Investor und Kunstliebhaber Berggruen: Kaufvertrag für Karstadt unterschrieben
zuletzt aktualisiert: 08.06.2010 - 17:59Essen (RPO). Auf dem Weg zu einer Zukunft für die insolvente Kaufhauskette Karstadt ist eine weitere Hürde genommen. Am Dienstag ist der Kaufvertrag mit dem Investor Nicolas Berggruen unterzeichnet worden, wie Insolvenzverwalter Klaus Hubert Görg mitteilte. Der Abschluss des Vertrags ist den Angaben zufolge eine der Bedingungen für den Insolvenzplan.
Görg bat alle Beteiligten, "das mir geschenkte Vertrauen auf den neuen Eigentümer und seine Mannschaft zu übertragen". Nun wird am Donnerstag (10. Juni) das Amtsgericht Essen entscheiden, ob alle Bedingungen des Insolvenzplans erfüllt sind.
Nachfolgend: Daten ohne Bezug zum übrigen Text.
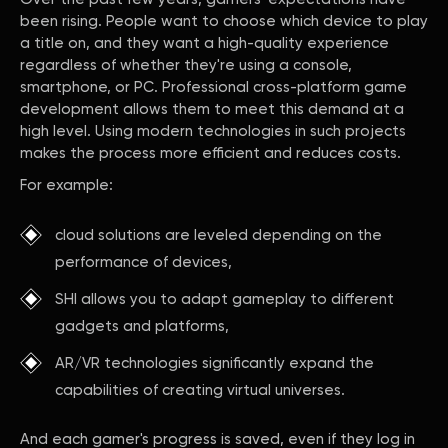
been rising. People want to choose which device to play
a title on, and they want a high-quality experience
regardless of whether they're using a console,
smartphone, or PC. Professional cross-platform game
development allows them to meet this demand at a
high level. Using modern technologies in such projects
makes the process more efficient and reduces costs.
For example:
cloud solutions are leveled depending on the
performance of devices,
SHI allows you to adapt gameplay to different
gadgets and platforms,
AR/VR technologies significantly expand the
capabilities of creating virtual universes.
And each gamer's progress is saved, even if they log in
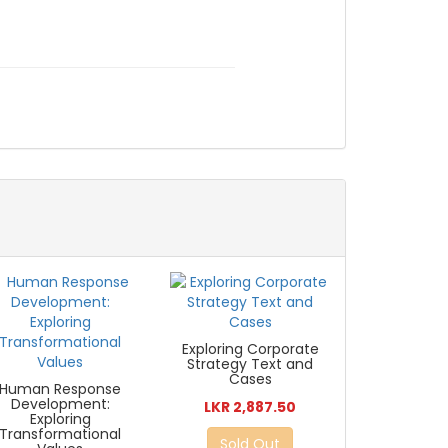
Exploring Corporate
Strategy Text and
Cases
Human Response
Development:
LKR 2,887.50
Exploring
Transformational
Sold Out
In dem Kaufvertrag werden die Bedingungen vereinbart, nach deren Umsetzung der Verkauf vollzogen und rechtskräftig werden kann, hieß es weiter. Dazu gehörten die Zustimmung des Kartellamts sowie eine abschließende Vereinbarung des Käufers mit dem Vermieter Highstreet. Der Vertragsabschluss solle und müsse dazu beitragen, bei den Mitarbeitern, Kunden, Lieferanten, Kreditversicherern sowie den Vermietern das Vertrauen in die Stabilität und das Wachstum von Karstadt Schritt für Schritt zu steigern, sagte Görg. Karstadt beschäftigt in seinen 120 Filialen rund 25 000 Beschäftigte.
Am Montag hatte der Gläubigerausschuss von Karstadt mit großer Mehrheit beschlossen, den Finanzinvestor Berggruen zum neuen Eigentümer zu machen. Mit der Entscheidung ist eine Zerschlagung des Konzerns vom Tisch. Vor fast genau einem Jahr war der Insolvenzantrag für das Unternehmen gestellt worden.
Bundeswirtschaftsminister Rainer Brüderle (FDP) wertet die Entscheidung des Gläubigerausschusses als gute Nachricht. "Damit ist Karstadt einen ganz wichtigen Schritt vorangekommen", sagte er am Dienstag. Diese privatwirtschaftliche Lösung zeige, dass ein Insolvenzverfahren nicht zur Abwicklung eines Unternehmens führen müsse. Besonders erfreut sei er, dass mit dieser Entscheidung für die Beschäftigten des Unternehmens "ein gutes Stück mehr Klarheit" gewonnen sei.
ver.di-Vize Margret Mönig-Raane sagte im rbb-inforadio, dass ein wichtiger Abschnitt geschafft sei, wenngleich auch noch nicht alles in trockenen Tüchern sei. Ein wichtiger Punkt bei den weiteren Verhandlungen sei das Thema der Mietpreise. "Es gibt ein Paket, dass die Vermieter selber anbieten, weil unstrittig ist, dass mit diesen Mieten kein Betreiber die Warenhäuser profitabel führen kann", sagte sie. Daher hätten sie angeboten, über fünf Jahre auf einen dreistelligen Millionen-Betrag an Mieten zu verzichten.
Neben Berggruen hatten die Beteiligungsgesellschaft Triton und das Immobilienkonsortium Highstreet für Karstadt geboten. Den Ausschlag für Berggruen hat das Konzept des Investors zur nachhaltigen Fortführung des Warenhausgeschäftes gegeben.
Bereits im November 2009 hatten die Karstadt-Gläubiger beschlossen, dass der Ausschuss bei seiner Entscheidung besonderes Augenmerk auf diesen Punkt legen soll, sagte Görg. Berggruen wurde mit auf den Weg gegeben, zügig stabile Rahmenbedingungen für alle Beteiligten - insbesondere die Lieferanten - sicherzustellen.
Die Abtretung der Gesellschaftsanteile soll Görg zufolge vermutlich im August vollzogen werden.